A lot of how this plays out in practice results in bad behaviour from men - if you feel shame when sexually rejected, it's easy to react in entitled ways (or, frankly, ways that are actually fine but read as entitled when taken against that broader backdrop) - so I don't necessarily expect a great deal of sympathy for men here, but if you can I'd like you to suspend that for now.
One important thing to distinguish here is that men can experience this negative emotional response even without believing they are entitled to sex. This is very much a case where aliefs matter more than beliefs, and aliefs are hard to change. If you've had it drummed into you that sexual rejection is a cause for shame, you will feel that shame no matter how much you have internalised healthy norms around consent. Being rejected can be a completely valid thing to do that you will respect to the hilt and still be a source of shame.
A result of this is that there is a lot of identity and emotion bound up in sex for men - in having it, and also being good at it. Failure at this is a trigger for shame, and so there is a significant internal pressure to "succeed" at sex. And pressure is a great way to engage the brakes, so it's no wonder that a lot of men have performance anxiety, and that this leads to a failure to perform.
(I feel the urge to comment on whether this applies to me personally and I'm going to resist that urge. Assume whatever you like.)
One of the reasons that it's important to talk about all of this is that failure to live up to the stereotypes of masculine sexuality is actually very common, so when we fail to conform to them through perfectly normal individual variation we feel shame over that. This is then compounded when sexual partners, who have heard those same scripts, react badly to our failure to follow them - e.g. because they perceive it as a failure of desire on our part.
This is a key feature in which Mark Manson's advice is really bad. Just getting yourself a girlfriend (or other sexual partner) is not a sufficient solution to the problem of working on your sexual hangups. Getting a steady partner is very helpful for getting more comfortable with your sexuality, but it's not sufficient and may cause major problems if your partner has bought too much into the standard male sexual scripts.

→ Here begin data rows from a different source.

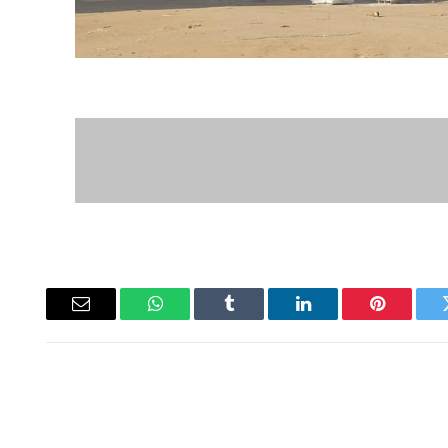
ويتر
بينتيريست
لينكدإن
Tumblr
واتساب
البريد
الإلكتروني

It is very important, for people of any gender, that if you want to become comfortable with your sexuality you do so with a partner who is supportive of you, and with whom your relationship is a growth one. Trying to get over your discomfort with sex with a partner who is going to be pushy and judgmental in their reactions to your sexuality (especially to any failure to perform it "properly") will almost inevitably make things much worse.